La selección se completa con la paraguaya “Yacáa”, dirigida por Ramiro Gómez y producida por W Films. El largometraje, filmado en el chaco paraguayo y financiado con un sistema cooperativo en el que todos los participantes cobrarán un porcentaje de las ganancias, parte de un cuerpo que yace en el suelo para contar la historia de tres personajes occidentales que podrían estar implicados en el suceso. Un poema visceral narrado que presenta a un soboficial militar homosexual, una inmigrante sin amor y un sacerdote sin fe, y se complementa con un músico aña mbaraka y un kapanga brasiguayo. “La historia está narrada por una mujer nivaché, Faby, que cuenta su paso por los grupos de poder que, según la mirada nivacle, son los responsables de la destrucción del Chaco paraguayo: los militares, los misioneros y los menonitas”, explica el director. 
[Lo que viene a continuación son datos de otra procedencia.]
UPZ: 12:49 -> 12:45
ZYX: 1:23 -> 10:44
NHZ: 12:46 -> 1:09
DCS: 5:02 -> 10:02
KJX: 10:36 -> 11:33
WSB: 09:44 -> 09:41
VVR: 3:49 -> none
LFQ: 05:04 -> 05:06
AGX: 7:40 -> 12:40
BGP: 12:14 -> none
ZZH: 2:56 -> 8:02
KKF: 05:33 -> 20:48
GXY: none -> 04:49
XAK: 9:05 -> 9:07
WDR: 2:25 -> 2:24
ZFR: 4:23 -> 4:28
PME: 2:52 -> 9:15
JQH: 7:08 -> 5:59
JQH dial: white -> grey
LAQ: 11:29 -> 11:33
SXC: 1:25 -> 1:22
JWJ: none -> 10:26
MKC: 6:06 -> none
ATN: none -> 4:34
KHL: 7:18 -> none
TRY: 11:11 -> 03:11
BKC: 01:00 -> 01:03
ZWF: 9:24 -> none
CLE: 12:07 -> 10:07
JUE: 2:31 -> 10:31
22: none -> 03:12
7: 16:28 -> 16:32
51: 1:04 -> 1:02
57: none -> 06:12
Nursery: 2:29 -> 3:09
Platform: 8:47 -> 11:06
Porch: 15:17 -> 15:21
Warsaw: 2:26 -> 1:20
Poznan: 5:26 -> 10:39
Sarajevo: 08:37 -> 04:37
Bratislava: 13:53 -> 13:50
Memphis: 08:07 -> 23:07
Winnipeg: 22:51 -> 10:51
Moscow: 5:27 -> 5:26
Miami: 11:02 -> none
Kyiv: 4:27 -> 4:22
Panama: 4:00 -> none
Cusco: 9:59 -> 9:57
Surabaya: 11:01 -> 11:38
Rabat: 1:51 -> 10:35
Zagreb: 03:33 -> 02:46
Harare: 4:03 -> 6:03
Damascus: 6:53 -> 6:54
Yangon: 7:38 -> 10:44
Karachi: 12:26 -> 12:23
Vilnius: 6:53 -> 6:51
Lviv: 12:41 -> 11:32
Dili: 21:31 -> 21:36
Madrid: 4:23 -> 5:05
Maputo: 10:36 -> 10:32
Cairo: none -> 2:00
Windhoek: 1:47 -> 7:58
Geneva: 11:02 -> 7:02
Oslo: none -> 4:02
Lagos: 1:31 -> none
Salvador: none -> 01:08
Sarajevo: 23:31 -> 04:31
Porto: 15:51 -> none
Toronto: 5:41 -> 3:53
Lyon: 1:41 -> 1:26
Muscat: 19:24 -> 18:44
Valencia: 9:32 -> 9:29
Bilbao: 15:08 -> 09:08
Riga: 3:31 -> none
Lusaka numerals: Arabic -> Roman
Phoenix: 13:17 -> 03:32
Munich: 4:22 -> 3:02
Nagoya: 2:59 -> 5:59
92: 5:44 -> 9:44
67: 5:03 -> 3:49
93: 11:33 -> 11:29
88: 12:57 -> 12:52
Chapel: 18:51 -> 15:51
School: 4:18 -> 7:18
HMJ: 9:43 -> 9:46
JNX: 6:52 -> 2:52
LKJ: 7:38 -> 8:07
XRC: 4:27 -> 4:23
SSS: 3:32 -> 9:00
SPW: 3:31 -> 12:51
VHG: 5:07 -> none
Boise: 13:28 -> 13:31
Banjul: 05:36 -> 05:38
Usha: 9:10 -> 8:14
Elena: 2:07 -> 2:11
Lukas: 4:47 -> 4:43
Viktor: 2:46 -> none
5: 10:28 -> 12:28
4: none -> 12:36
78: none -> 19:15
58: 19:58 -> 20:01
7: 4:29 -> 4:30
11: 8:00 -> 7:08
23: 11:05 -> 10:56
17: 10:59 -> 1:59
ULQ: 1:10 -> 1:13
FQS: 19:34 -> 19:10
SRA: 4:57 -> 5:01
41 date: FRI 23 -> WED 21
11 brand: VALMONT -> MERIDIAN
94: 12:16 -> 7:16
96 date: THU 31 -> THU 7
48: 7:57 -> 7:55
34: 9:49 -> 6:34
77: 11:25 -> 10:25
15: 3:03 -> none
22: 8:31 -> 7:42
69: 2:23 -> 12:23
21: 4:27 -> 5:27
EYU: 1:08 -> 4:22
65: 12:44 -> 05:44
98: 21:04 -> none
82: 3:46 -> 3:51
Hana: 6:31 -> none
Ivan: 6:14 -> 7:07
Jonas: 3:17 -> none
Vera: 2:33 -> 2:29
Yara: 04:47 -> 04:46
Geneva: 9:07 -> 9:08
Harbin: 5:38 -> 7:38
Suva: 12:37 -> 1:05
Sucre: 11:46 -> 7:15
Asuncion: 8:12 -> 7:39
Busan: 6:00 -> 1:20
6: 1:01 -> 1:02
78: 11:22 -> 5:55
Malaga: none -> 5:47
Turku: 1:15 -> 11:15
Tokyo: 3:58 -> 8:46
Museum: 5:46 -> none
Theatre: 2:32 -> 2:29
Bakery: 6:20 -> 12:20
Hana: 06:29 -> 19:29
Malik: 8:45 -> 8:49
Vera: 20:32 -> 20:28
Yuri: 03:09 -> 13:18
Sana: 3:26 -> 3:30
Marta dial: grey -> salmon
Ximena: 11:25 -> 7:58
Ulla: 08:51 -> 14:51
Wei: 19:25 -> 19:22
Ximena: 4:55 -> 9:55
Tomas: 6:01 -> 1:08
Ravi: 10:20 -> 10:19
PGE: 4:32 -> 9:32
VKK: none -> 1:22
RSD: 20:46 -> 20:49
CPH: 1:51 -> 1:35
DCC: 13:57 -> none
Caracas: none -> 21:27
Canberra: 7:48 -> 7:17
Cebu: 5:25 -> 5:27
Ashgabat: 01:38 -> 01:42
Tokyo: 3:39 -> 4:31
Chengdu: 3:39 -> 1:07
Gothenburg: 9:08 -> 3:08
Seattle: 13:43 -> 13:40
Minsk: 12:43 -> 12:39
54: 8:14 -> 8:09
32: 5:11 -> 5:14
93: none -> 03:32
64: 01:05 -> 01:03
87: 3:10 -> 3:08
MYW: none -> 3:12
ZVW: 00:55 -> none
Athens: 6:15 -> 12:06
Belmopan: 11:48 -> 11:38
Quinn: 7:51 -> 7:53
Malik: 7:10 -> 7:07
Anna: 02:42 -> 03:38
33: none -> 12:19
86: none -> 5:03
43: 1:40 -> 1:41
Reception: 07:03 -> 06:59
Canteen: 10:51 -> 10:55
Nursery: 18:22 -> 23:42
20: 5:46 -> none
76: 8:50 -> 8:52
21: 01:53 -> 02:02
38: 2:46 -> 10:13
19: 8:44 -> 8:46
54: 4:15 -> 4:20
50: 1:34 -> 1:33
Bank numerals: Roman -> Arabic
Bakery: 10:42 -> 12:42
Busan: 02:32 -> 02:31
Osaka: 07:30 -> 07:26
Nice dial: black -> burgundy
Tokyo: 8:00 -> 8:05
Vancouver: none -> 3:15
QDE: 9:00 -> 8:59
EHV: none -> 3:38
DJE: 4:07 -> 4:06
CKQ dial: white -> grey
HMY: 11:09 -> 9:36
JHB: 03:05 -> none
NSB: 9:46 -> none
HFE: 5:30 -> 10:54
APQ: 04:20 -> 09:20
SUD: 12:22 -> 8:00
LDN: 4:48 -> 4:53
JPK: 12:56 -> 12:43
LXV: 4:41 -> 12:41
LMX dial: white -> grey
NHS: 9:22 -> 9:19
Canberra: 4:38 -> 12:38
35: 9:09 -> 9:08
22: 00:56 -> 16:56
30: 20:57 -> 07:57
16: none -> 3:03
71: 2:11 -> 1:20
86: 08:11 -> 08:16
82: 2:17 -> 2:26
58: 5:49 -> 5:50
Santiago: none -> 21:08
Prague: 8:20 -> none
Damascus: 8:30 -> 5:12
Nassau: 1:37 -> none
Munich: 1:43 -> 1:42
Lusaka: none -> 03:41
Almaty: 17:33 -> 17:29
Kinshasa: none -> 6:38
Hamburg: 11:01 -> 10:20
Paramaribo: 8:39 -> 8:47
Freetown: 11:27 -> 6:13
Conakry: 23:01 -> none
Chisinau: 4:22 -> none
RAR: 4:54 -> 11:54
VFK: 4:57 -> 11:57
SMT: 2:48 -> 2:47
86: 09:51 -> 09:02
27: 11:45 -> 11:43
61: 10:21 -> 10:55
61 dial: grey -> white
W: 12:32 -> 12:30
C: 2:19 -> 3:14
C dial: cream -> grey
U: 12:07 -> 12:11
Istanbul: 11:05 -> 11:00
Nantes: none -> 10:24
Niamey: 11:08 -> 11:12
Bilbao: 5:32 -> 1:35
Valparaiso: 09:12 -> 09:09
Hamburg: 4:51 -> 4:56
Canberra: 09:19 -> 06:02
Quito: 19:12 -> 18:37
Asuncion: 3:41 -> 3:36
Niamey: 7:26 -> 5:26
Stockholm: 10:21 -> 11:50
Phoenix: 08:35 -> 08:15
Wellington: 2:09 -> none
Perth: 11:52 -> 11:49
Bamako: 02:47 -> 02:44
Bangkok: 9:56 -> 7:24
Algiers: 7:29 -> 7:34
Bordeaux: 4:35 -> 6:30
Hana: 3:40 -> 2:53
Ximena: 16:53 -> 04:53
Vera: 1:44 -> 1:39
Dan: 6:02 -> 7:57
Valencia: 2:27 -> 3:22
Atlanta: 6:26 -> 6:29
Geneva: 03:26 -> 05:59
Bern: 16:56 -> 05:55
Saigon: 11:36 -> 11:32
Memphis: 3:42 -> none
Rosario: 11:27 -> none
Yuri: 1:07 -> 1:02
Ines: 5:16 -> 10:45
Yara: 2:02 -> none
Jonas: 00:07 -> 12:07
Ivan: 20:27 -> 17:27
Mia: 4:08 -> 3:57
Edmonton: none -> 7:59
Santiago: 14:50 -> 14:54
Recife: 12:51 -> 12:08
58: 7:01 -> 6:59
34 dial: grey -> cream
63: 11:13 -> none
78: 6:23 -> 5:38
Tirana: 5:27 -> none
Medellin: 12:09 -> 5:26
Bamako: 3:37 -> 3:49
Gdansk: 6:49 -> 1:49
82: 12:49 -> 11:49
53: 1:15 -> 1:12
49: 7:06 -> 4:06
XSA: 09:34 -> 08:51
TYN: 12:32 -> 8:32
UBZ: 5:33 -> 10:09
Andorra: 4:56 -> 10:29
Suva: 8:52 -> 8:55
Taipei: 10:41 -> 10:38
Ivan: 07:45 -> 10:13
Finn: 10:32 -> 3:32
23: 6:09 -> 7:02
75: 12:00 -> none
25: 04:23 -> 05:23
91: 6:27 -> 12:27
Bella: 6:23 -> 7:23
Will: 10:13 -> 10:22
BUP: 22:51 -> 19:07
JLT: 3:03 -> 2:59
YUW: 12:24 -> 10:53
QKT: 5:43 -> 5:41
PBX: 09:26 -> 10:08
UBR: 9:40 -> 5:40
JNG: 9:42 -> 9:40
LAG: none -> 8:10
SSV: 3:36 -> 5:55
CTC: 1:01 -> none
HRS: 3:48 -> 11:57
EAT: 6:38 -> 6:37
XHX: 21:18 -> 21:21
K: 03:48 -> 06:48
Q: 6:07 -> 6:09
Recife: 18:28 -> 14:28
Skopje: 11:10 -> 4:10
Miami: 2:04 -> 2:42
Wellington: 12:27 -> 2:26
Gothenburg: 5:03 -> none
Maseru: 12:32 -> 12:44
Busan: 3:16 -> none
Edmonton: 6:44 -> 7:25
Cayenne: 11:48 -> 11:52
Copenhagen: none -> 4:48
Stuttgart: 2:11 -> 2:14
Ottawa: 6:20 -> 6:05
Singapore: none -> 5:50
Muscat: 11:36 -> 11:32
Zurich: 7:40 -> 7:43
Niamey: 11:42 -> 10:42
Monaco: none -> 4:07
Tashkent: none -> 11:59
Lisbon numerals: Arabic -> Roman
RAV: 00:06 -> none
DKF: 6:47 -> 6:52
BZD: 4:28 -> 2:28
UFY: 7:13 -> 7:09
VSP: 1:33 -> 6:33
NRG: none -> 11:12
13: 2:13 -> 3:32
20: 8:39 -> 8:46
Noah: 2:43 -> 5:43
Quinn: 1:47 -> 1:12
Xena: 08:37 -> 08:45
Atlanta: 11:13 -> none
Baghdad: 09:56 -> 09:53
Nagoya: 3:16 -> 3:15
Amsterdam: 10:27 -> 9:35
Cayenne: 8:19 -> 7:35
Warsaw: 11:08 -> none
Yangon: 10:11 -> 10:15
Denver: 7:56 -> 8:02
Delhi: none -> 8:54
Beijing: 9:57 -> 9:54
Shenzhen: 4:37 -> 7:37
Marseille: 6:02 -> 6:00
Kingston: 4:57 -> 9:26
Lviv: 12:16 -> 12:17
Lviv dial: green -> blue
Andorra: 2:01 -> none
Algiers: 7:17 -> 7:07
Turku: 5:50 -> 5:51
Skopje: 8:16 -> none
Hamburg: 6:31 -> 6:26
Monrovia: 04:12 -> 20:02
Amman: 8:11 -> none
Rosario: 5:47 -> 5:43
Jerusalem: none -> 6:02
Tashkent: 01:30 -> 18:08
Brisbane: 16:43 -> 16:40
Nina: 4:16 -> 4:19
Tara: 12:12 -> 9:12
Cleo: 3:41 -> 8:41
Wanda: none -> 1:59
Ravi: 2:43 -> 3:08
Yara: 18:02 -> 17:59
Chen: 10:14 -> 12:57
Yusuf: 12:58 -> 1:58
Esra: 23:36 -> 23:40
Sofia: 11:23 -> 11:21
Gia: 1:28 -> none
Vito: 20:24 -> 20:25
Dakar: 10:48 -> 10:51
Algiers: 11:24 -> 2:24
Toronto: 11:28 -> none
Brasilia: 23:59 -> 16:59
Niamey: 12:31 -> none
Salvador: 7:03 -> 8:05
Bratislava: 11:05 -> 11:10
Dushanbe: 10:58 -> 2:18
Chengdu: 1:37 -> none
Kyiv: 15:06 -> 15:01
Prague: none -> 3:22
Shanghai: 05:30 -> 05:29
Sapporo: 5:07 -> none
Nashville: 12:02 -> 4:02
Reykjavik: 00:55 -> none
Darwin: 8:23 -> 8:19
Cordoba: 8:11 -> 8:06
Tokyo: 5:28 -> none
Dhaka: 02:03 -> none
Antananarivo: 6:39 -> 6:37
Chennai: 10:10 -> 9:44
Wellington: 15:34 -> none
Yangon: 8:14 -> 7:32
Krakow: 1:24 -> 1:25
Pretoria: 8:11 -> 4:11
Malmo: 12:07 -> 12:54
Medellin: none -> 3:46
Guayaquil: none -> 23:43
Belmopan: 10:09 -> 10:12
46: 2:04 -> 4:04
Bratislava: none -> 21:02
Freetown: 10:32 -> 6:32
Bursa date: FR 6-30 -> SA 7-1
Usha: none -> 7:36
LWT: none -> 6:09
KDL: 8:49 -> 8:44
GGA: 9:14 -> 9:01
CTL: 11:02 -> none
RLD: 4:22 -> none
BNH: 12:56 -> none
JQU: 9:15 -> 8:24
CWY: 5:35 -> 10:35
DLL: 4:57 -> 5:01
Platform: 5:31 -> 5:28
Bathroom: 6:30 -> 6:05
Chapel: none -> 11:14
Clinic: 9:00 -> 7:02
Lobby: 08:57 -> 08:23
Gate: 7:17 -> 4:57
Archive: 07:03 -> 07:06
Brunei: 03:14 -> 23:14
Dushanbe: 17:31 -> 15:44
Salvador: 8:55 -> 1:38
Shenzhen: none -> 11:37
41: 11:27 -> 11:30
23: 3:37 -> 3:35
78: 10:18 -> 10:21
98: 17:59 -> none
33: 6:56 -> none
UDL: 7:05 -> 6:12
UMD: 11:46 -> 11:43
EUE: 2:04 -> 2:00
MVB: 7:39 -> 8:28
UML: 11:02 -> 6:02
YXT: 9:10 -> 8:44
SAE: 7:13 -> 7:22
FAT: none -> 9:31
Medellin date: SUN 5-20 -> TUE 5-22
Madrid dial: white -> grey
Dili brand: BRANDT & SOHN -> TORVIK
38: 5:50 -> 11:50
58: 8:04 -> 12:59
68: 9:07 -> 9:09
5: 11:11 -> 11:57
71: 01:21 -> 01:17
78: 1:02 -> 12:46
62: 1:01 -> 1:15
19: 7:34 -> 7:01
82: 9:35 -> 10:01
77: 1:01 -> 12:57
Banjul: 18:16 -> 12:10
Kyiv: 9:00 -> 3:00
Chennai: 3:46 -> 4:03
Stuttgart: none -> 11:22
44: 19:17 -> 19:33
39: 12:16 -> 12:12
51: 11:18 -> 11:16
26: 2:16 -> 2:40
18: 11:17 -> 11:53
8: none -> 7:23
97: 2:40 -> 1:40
Primeras imágenes de “Yacáa”.

Los ocho títulos compitieron por premios en efectivo y servicios para su finalización. El jurado estuvo conformado por Fernando Vílchez , codirector de Filmadrid International Film Festival; Lucero Garzón, coordinadora de BAL-LAB, Área de Industria del Festival de Biarritz Amerique Latine, y Mercedes Martínez Abarca, programadora del International Film Festival de Rotterdam.